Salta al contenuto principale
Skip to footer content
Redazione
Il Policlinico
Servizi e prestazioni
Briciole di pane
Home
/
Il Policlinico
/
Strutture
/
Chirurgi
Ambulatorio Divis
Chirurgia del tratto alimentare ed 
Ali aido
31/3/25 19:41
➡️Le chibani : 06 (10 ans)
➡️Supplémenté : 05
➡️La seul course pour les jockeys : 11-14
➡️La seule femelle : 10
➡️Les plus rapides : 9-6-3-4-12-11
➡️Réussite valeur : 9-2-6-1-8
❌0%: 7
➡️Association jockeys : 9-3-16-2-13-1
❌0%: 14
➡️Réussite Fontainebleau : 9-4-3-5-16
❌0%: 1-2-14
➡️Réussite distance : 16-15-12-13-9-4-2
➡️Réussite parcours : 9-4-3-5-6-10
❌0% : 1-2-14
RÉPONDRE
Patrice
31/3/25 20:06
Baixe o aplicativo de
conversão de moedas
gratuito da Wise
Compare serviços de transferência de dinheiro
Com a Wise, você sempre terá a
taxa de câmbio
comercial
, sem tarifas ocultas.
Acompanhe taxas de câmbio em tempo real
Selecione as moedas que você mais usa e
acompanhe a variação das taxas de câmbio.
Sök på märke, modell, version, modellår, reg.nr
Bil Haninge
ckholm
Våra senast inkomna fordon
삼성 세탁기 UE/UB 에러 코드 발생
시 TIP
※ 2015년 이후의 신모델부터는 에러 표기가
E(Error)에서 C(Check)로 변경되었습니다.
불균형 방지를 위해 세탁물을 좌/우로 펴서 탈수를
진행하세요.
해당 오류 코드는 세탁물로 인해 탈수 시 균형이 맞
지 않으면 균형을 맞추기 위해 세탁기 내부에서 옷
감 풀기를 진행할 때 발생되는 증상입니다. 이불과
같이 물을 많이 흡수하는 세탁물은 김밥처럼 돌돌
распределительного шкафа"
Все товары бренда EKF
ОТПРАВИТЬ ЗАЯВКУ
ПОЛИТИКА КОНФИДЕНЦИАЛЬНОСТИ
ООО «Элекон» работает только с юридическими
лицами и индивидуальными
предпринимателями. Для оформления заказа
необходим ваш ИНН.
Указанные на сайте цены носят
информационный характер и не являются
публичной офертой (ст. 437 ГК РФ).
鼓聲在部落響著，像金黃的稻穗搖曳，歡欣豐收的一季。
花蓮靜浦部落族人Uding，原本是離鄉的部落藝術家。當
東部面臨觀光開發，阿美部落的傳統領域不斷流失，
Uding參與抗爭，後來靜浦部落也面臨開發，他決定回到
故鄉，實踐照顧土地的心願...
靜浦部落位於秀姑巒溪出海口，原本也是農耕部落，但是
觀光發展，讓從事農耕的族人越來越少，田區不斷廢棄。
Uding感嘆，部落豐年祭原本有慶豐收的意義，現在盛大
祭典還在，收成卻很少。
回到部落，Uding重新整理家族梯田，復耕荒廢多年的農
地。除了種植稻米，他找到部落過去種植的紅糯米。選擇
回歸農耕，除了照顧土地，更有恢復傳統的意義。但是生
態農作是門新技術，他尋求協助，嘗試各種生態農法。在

|---|

## [Assignment]
In the material above, find the line containing "gratuito da Wise" and the line containing "신모델부터는 에러 표기가", then write out exactly those two lines and every line between them, and nothing more.

## [Solution to the exercise]
gratuito da Wise
Compare serviços de transferência de dinheiro
Com a Wise, você sempre terá a
taxa de câmbio
comercial
, sem tarifas ocultas.
Acompanhe taxas de câmbio em tempo real
Selecione as moedas que você mais usa e
acompanhe a variação das taxas de câmbio.
Sök på märke, modell, version, modellår, reg.nr
Bil Haninge
ckholm
Våra senast inkomna fordon
삼성 세탁기 UE/UB 에러 코드 발생
시 TIP
※ 2015년 이후의 신모델부터는 에러 표기가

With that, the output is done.